Internal server error in fine tuning

Hi while I am working on fine-tuning a model
gpt-3.5-turbo-1106 — but for the last 2 days it’s just giving internal server errors again and again.

I have checked everything - but was not able to find anything - the file is perfect - and there were no errors while updating it.

Please help, feel stuck.

You aren’t the only person to have “500” errors trying to tune recently, so it might be something that would have worked before but indeed is acting broken now.

I would try this against the standard gpt-3.5-turbo model (gpt-3.5-turbo-0613).

The preview AI model 1106 will likely have a new version coming out some time soon due to errors reported with its function-call abilities in different languages, giving tunes on the model an uncertain fate. “Recommended” should be changed to “not recommended”.

Also, there have been errors with particular characters, such as accented “e” in training files, but those seemed to be initially caught by a file validation error.

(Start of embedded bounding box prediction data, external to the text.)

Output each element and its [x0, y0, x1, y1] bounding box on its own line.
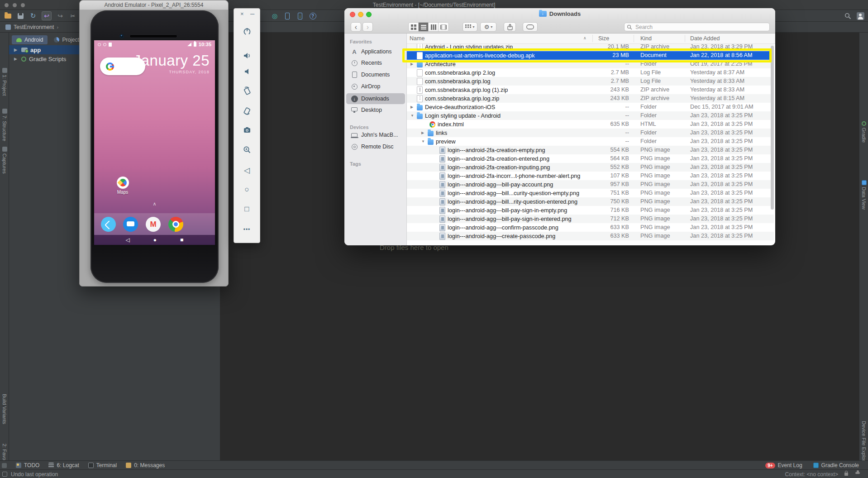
tool-strip-gradle[interactable]: Gradle [859, 121, 868, 143]
table-row[interactable]: ▶links--FolderJan 23, 2018 at 3:25 PM [407, 129, 774, 137]
disclosure-triangle-icon[interactable]: ▼ [410, 114, 417, 118]
table-row[interactable]: com.ssbnebraska.grip.log.zip243 KBZIP ar… [407, 94, 774, 103]
table-row[interactable]: login---android-2fa-creation-entered.png… [407, 154, 774, 163]
device-manager-icon[interactable] [283, 12, 291, 20]
avd-target-icon[interactable]: ◎ [271, 12, 279, 20]
tool-strip-captures[interactable]: Captures [0, 147, 9, 174]
more-icon[interactable]: ••• [242, 224, 253, 235]
toolwindow-switcher-icon[interactable] [2, 463, 7, 468]
table-row[interactable]: ▼preview--FolderJan 23, 2018 at 3:25 PM [407, 137, 774, 146]
table-row[interactable]: Android - Login styling updates.zip20.1 … [407, 44, 774, 51]
search-input[interactable] [634, 23, 766, 31]
disclosure-triangle-icon[interactable]: ▶ [410, 105, 417, 109]
hector-icon[interactable] [855, 472, 860, 474]
sidebar-item-desktop[interactable]: Desktop [346, 105, 405, 115]
lock-icon[interactable] [844, 473, 848, 476]
bottom-tab-6-logcat[interactable]: 6: Logcat [48, 462, 79, 468]
sidebar-item-airdrop[interactable]: AirDrop [346, 81, 405, 92]
undo-back-icon[interactable]: ↩ [42, 11, 52, 20]
view-grid-icon[interactable] [409, 23, 419, 31]
maps-app-shortcut[interactable]: Maps [110, 177, 135, 195]
disclosure-triangle-icon[interactable]: ▶ [410, 62, 417, 66]
sidebar-item-downloads[interactable]: ↓Downloads [346, 93, 405, 104]
search-everywhere-icon[interactable] [844, 12, 852, 20]
table-row[interactable]: login---android-2fa-creation-inputing.pn… [407, 163, 774, 172]
save-icon[interactable] [16, 12, 24, 20]
finder-titlebar[interactable]: ↓ Downloads [344, 8, 775, 20]
view-columns-icon[interactable] [429, 23, 439, 31]
breadcrumb[interactable]: TestEnvironment [14, 24, 54, 30]
view-coverflow-icon[interactable] [439, 23, 448, 31]
phone-app-icon[interactable] [101, 217, 116, 232]
column-header-kind[interactable]: Kind [640, 35, 652, 42]
user-avatar-icon[interactable] [856, 12, 864, 20]
sdk-manager-icon[interactable]: ↓ [296, 12, 304, 20]
power-icon[interactable] [242, 26, 253, 37]
table-row[interactable]: login---android-agg---bill-pay-sign-in-e… [407, 215, 774, 223]
table-row[interactable]: login---android-agg---confirm-passcode.p… [407, 223, 774, 232]
column-header-name[interactable]: Name [410, 35, 424, 42]
bottom-tab-gradle-console[interactable]: Gradle Console [813, 462, 859, 468]
zoom-icon[interactable] [242, 144, 253, 155]
tool-strip-7-structure[interactable]: 7: Structure [0, 109, 9, 141]
disclosure-triangle-icon[interactable]: ▼ [421, 139, 428, 143]
tool-strip-1-project[interactable]: 1: Project [0, 68, 9, 96]
table-row[interactable]: login---android-2fa-incorr...t-phone-num… [407, 172, 774, 180]
bottom-tab-event-log[interactable]: 9+Event Log [765, 462, 802, 468]
table-row[interactable]: ▶Architecture--FolderOct 19, 2017 at 2:2… [407, 60, 774, 68]
tool-strip-device-file-explorer[interactable]: Device File Explorer [859, 421, 868, 465]
app-drawer-chevron-icon[interactable]: ∧ [94, 201, 215, 207]
table-row[interactable]: login---android-agg---bill-pay-sign-in-e… [407, 206, 774, 215]
action-gear-button[interactable]: ⚙▾ [480, 22, 496, 32]
table-row[interactable]: login---android-agg---bill-pay-account.p… [407, 180, 774, 189]
gmail-app-icon[interactable]: M [146, 217, 161, 232]
cut-icon[interactable]: ✂ [69, 12, 77, 20]
help-icon[interactable]: ? [309, 12, 317, 20]
emulator-titlebar[interactable]: Android Emulator - Pixel_2_API_26:5554 [80, 0, 228, 10]
messages-app-icon[interactable] [123, 217, 138, 232]
table-row[interactable]: com.ssbnebraska.grip 2.log2.7 MBLog File… [407, 68, 774, 77]
back-button[interactable]: ‹ [351, 22, 361, 32]
share-button[interactable] [504, 22, 516, 32]
column-header-date-added[interactable]: Date Added [690, 35, 720, 42]
scrollbar-thumb[interactable] [771, 46, 774, 210]
chrome-app-icon[interactable] [168, 217, 183, 232]
expand-arrow-icon[interactable]: ▶ [14, 57, 19, 61]
group-by-button[interactable]: ▾ [463, 22, 477, 32]
nav-overview-icon[interactable]: ■ [180, 235, 183, 245]
screenshot-icon[interactable] [242, 124, 253, 135]
redo-forward-icon[interactable]: ↪ [56, 12, 64, 20]
sidebar-item-disc[interactable]: Remote Disc [346, 141, 405, 152]
sidebar-item-recents[interactable]: Recents [346, 57, 405, 68]
tab-android[interactable]: Android [12, 35, 48, 44]
tags-button[interactable] [523, 22, 538, 32]
open-folder-icon[interactable] [4, 12, 12, 20]
volume-up-icon[interactable] [242, 50, 253, 61]
sidebar-item-applications[interactable]: AApplications [346, 46, 405, 57]
table-row[interactable]: login---android-agg---bill...rity-questi… [407, 197, 774, 206]
table-row[interactable]: ▶Device-deauthorization-iOS--FolderDec 1… [407, 103, 774, 111]
nav-back-icon[interactable]: ◁ [126, 235, 130, 245]
volume-down-icon[interactable] [242, 66, 253, 77]
table-row[interactable]: index.html635 KBHTMLJan 23, 2018 at 3:25… [407, 120, 774, 129]
view-list-icon[interactable] [419, 23, 429, 31]
sidebar-item-laptop[interactable]: John's MacB... [346, 129, 405, 140]
rotate-left-icon[interactable] [242, 85, 253, 96]
sync-icon[interactable]: ↻ [29, 12, 37, 20]
back-icon[interactable]: ◁ [242, 165, 253, 176]
bottom-tab-terminal[interactable]: Terminal [88, 462, 117, 468]
tool-strip-build-variants[interactable]: Build Variants [0, 394, 9, 424]
emulator-screen[interactable]: 10:35 January 25 THURSDAY, 2018 Maps ∧ M [94, 40, 215, 245]
forward-button[interactable]: › [362, 22, 373, 32]
table-row[interactable]: application-uat-artemis-livecode-debug.a… [407, 51, 774, 60]
table-row[interactable]: login---android-agg---create-passcode.pn… [407, 232, 774, 240]
bottom-tab-0-messages[interactable]: 0: Messages [126, 462, 165, 468]
home-icon[interactable]: ○ [242, 184, 253, 195]
table-row[interactable]: com.ssbnebraska.grip.log (1).zip243 KBZI… [407, 86, 774, 94]
table-row[interactable]: login---android-agg---bill...curity-ques… [407, 189, 774, 197]
close-icon[interactable]: × [240, 10, 244, 17]
minimize-icon[interactable]: ─ [250, 10, 254, 17]
rotate-right-icon[interactable] [242, 105, 253, 116]
table-row[interactable]: ▼Login styling update - Android--FolderJ… [407, 111, 774, 120]
nav-home-icon[interactable]: ● [153, 235, 157, 245]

Thank you for your reply, but my whole training data needs 16k context size to work

also, I tried training the model on a file that I had already trained it on - then also got the same error - so mostly the error recently came into existence after some changes from Openai’s side

what do you think based on your experience will it be solved soon? As I am stuck right now

also, I am curios about why there is no mention of this on Openai status or any other place. any idea – because of all this I was feeling that I am the only one facing this

Were it not for my list of fine-tunes already having many “testing” tunes that are undelete-able clutter, I’d be glad to do a “find out if it is just you” tune.

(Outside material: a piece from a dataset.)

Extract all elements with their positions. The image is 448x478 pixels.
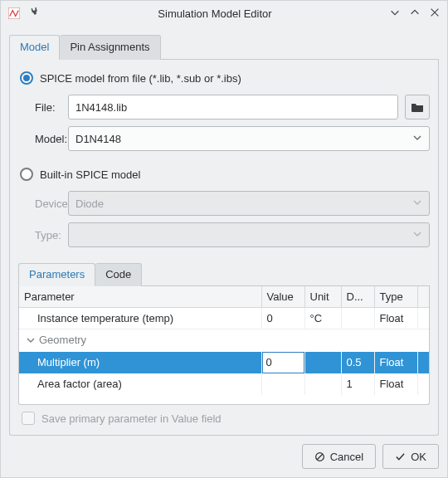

Perhaps note for investigation by those from OpenAI with actual power to fix, and note for your own investigation of what you might explore to make a new training file go:

  • How many training examples?
  • Have you tuned before on similar?
  • Are you using functions within the fine-tune? Do they independently validate?
  • Are you using Unicode or characters outside of ASCII 128?
  • Are you using all three roles in sequence system, user, assistant? Are you extending that conversation example?
  • Attempting to train on more than 4k tokens per example in total?
1 Like
  • How many training examples?
    around 115 examples

  • Have you tuned before on similar?
    yes, and it worked fine

  • Are you using functions within the fine-tune? Do they independently validate?
    yes, a lot of them. Previously I had trained on the functions

  • Are you using Unicode or characters outside of ASCII 128?
    yes, a few examples had different languages. But now that you had mentioned that Open AI was facing some issues with function calling in different languages - 5 minutes back I just removed all those examples and again started a new job with only ASCII 128 characters.

  • Are you using all three roles in sequence system, user, assistant? Are you extending that conversation example?
    Yes, function is also a role.

  • Attempting to train on more than 4k tokens per example in total?
    yes - a lot of them are above 4k – max it goes to 12k

1 Like

I have finetuned using GPT 3.5 turbo multiple times over the past ~8 days with training data of varying sizes ranging from several hundreds up to several thousands of examples. no issues on my end.

Sorry to hear that you facing these troubles!

1 Like

Hi @jr.2509, thank you for participating in the conversations. Just curious about the following things.

  1. Were you using gpt-3.5-turbo-1106 as the base model?
  2. Do you add any examples with content around 12k?
  3. Were there any non-ASCII 128 characters in your training data?
  1. Yes
  2. No, mine were of shorter size
  3. On a very, very limited basis

oh, got it. @jr.2509

Sorry, but I have two more questions

  1. when was the last time you trained it? I have been facing the issue for the last 2 days
  2. and did you have function calls in the training data?

also, next time when you try again then it’ll be really helpful if you can let me know if it works for you or not - thank you.

no worries @yashukla :slight_smile: Last time was this morning but it was just a very small file for a quick experiment. I have not so far included function calls in my training data.

I’ll be doing one more round of training of a larger file (3000+ training examples) tomorrow at some point. Will let you know then if it works.

have tried with smaller size examples just for the sake of it? do you have enough credit on your account?

tried all permutations and combinations after you asked the question – @jr.2509

then divided the main data into small batches and saw which were failing - and then analyzed the data of the failed ones - and then, at last, luckily - got the issue –

it was happening because of some structure error in the arguments of a function call
Open AI is not putting any validation check for these as of now and I think suddenly fine-tuning started expecting only perfect function structures - and that’s what was causing the issues.

also, I removed all the ASCII characters.

1 Like

Super glad to hear that all of your analysis paid off and you finally got it working again. Definitely some good learnings and insights from your case!